I used this same technique for each time I made a contact point with the light fixture. For knots that were not at the ends of the paracord I used the overhand knot on a bight.

Be creative while playing around with methods of friction because friction properly applied is your best help and not destructive!

Friction, as illustrated on the left, is holding the light in one place along the paracord. The paracord is looped around the open end of the stand making it easily adjustable along the support line and providing way to  adjust the placement of light on the object.

It rarely is a good idea to have hard light shining directly on the object or subject, so I removed the reflective outside of photo reflectors and used the white fabric of the reflector disk as a diffuser. Again I used the convenient open end of the stand from which to hang the reflector disk. The reflector disk must be pulled back so that it covers the “shooting area” where the object or subject is placed.

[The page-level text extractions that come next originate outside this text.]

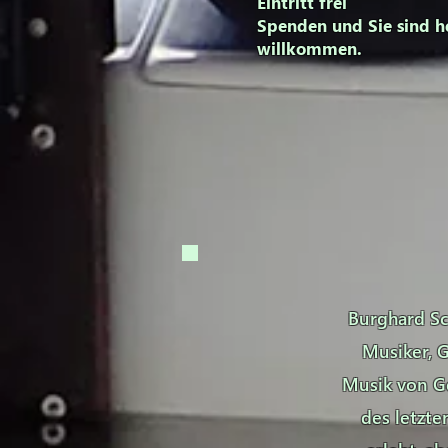
Eintritt frei
Spenden und Sie sind he
willkommen.
Burghard Sch
Musiker, G
Musik von Ge
des letzte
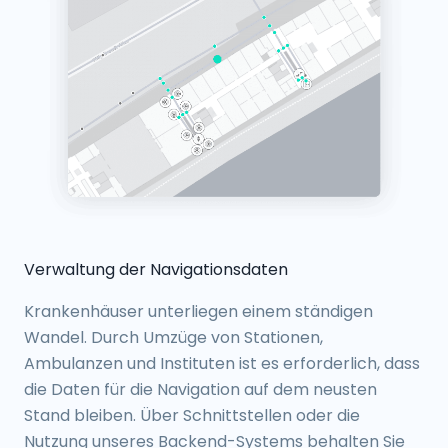
Verwaltung der Navigationsdaten
Krankenhäuser unterliegen einem ständigen
Wandel. Durch Umzüge von Stationen,
Ambulanzen und Instituten ist es erforderlich, dass
die Daten für die Navigation auf dem neusten
Stand bleiben. Über Schnittstellen oder die
Nutzung unseres Backend-Systems behalten Sie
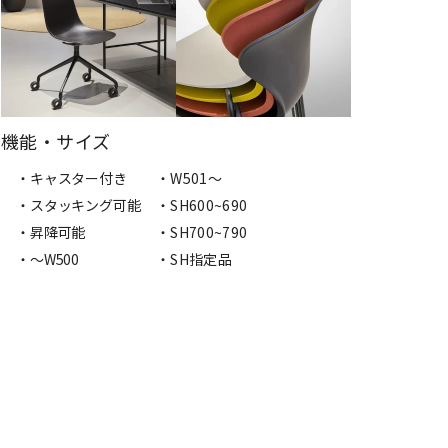
機能・サイズ
・キャスター付き
・W501〜
・スタッキング可能
・SH600~690
・昇降可能
・SH700~790
・〜W500
・SH指定品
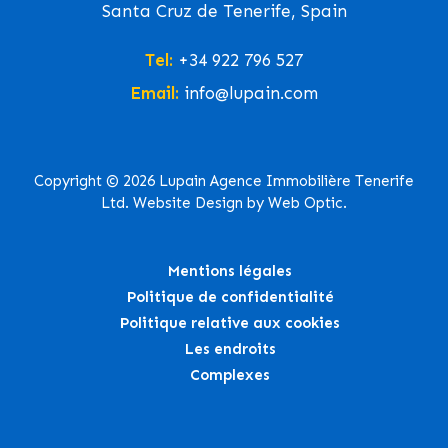
Santa Cruz de Tenerife, Spain
Tel:
+34 922 796 527
Email:
info@lupain.com
Copyright © 2026 Lupain Agence Immobilière Tenerife
Ltd. Website Design by Web Optic.
Mentions légales
Politique de confidentialité
Politique relative aux cookies
Les endroits
Complexes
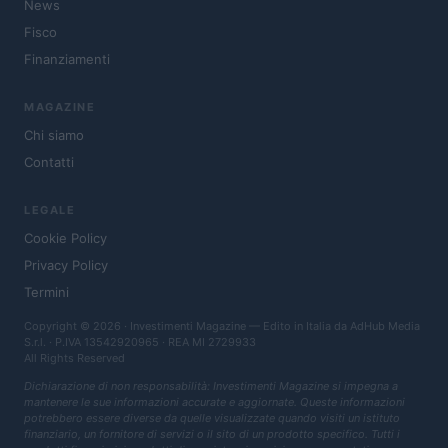
News
Fisco
Finanziamenti
MAGAZINE
Chi siamo
Contatti
LEGALE
Cookie Policy
Privacy Policy
Termini
Copyright © 2026 · Investimenti Magazine — Edito in Italia da
AdHub Media
S.r.l.
· P.IVA 13542920965 · REA MI 2729933
All Rights Reserved
Dichiarazione di non responsabilità: Investimenti Magazine si impegna a
mantenere le sue informazioni accurate e aggiornate. Queste informazioni
potrebbero essere diverse da quelle visualizzate quando visiti un istituto
finanziario, un fornitore di servizi o il sito di un prodotto specifico. Tutti i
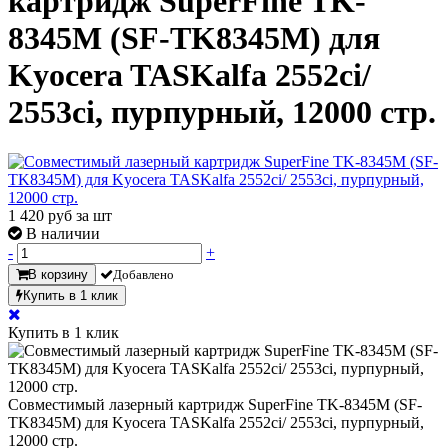
картридж SuperFine TK-
8345M (SF-TK8345M) для
Kyocera TASKalfa 2552ci/
2553ci, пурпурный, 12000 стр.
1 420
руб за шт
В наличии
-
+
В корзину
Добавлено
Купить в 1 клик
Купить в 1 клик
Совместимый лазерный картридж SuperFine TK-8345M (SF-
TK8345M) для Kyocera TASKalfa 2552ci/ 2553ci, пурпурный,
12000 стр.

I used a straight pin to gather the reflector disk fabric around the power cord, nicely covering the shooting area of the background sweep.

A note of caution: Be careful of hanging anything heavy on the line. The weakest part of the over head structure in this set-up is the diffuser.

We have discussed how one of our lights is set-up, but there is another light that needs to be set-up at a lower angle and portable to figure out the best position to illuminate the facets of the piece or person in focus.

Let me introduce the “chair mount”. If you are familiar with lashing techniques I used the square lash to secure the light to a chair back making sure that the power cord for the light was long enough to reach any place the light may need to be positioned.

Having extra paracord from lashing the light to the back of the chair, it conveniently became the securing point for the reflector disk.

Now that the studio is ready for some of the smaller details, an 8×10 inch piece of glass (clean from dust and dirt) is a nice addition to reflect an object. Bring in you camera, tripod and objects to photograph and begin to play with object position and camera perspectives. Take your time with the first piece being sure you have properly set your cameras white balance, ISO and shutter speed to properly show off the beauty of your photo’s focus.

Have fun and  be creative, because fun and creativity will make a better statement than perfect professional rigidity.